--- Supplied material ---
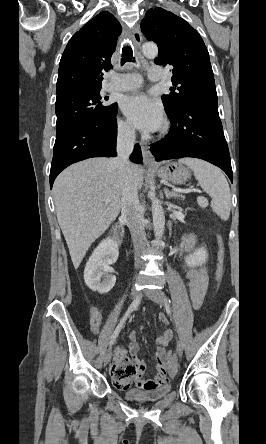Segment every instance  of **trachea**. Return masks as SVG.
I'll list each match as a JSON object with an SVG mask.
<instances>
[{
  "label": "trachea",
  "mask_w": 266,
  "mask_h": 444,
  "mask_svg": "<svg viewBox=\"0 0 266 444\" xmlns=\"http://www.w3.org/2000/svg\"><path fill=\"white\" fill-rule=\"evenodd\" d=\"M127 62H136L135 58L133 57L132 47L129 44L124 45L122 48L121 65H124Z\"/></svg>",
  "instance_id": "1"
}]
</instances>
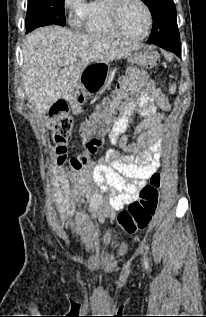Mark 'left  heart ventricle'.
---
▶ **Assignment**
Please copy the data above character for character, skipping any pictures.

▶ **Finished exercise**
Segment every instance  of **trachea**. Return masks as SVG.
I'll list each match as a JSON object with an SVG mask.
<instances>
[{
  "label": "trachea",
  "mask_w": 266,
  "mask_h": 444,
  "mask_svg": "<svg viewBox=\"0 0 266 444\" xmlns=\"http://www.w3.org/2000/svg\"><path fill=\"white\" fill-rule=\"evenodd\" d=\"M127 62H136L135 58L133 57L132 47L129 44L124 45L122 48L121 65H124Z\"/></svg>",
  "instance_id": "1"
}]
</instances>
Mark 'left  heart ventricle'.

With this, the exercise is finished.